=== Description of the task ===
The expected response is a copy of every line in the entries below that includes the word "Oszustwo".

[Start of Attachment]

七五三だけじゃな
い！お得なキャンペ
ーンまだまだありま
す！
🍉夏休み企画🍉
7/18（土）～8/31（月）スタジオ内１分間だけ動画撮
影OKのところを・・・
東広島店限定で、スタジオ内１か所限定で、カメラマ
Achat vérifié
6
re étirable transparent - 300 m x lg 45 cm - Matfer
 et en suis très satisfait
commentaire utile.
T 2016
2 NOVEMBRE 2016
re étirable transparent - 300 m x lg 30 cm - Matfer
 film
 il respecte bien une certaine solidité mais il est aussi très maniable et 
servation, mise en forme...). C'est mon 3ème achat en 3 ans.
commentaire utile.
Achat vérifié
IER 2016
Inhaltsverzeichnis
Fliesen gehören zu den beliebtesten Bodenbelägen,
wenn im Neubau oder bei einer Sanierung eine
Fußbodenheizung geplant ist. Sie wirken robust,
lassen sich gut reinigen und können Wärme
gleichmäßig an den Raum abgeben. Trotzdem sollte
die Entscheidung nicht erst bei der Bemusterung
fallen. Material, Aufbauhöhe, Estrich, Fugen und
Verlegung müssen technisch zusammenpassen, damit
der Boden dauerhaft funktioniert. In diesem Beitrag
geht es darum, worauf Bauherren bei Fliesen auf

[End of Attachment]
[Start of Attachment]

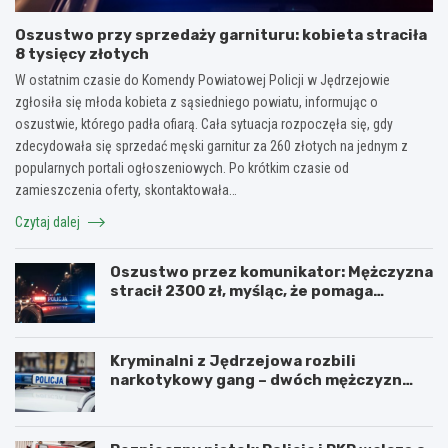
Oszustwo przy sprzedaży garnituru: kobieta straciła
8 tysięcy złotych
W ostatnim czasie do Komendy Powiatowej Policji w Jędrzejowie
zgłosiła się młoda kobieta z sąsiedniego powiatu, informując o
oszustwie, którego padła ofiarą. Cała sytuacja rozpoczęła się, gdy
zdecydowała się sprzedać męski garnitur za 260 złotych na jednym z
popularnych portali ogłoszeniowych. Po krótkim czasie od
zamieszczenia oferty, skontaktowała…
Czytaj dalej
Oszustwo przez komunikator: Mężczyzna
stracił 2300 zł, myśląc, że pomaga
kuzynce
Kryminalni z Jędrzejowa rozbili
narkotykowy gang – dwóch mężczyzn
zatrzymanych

[End of Attachment]

=== Written solution ===
Oszustwo przy sprzedaży garnituru: kobieta straciła
Oszustwo przez komunikator: Mężczyzna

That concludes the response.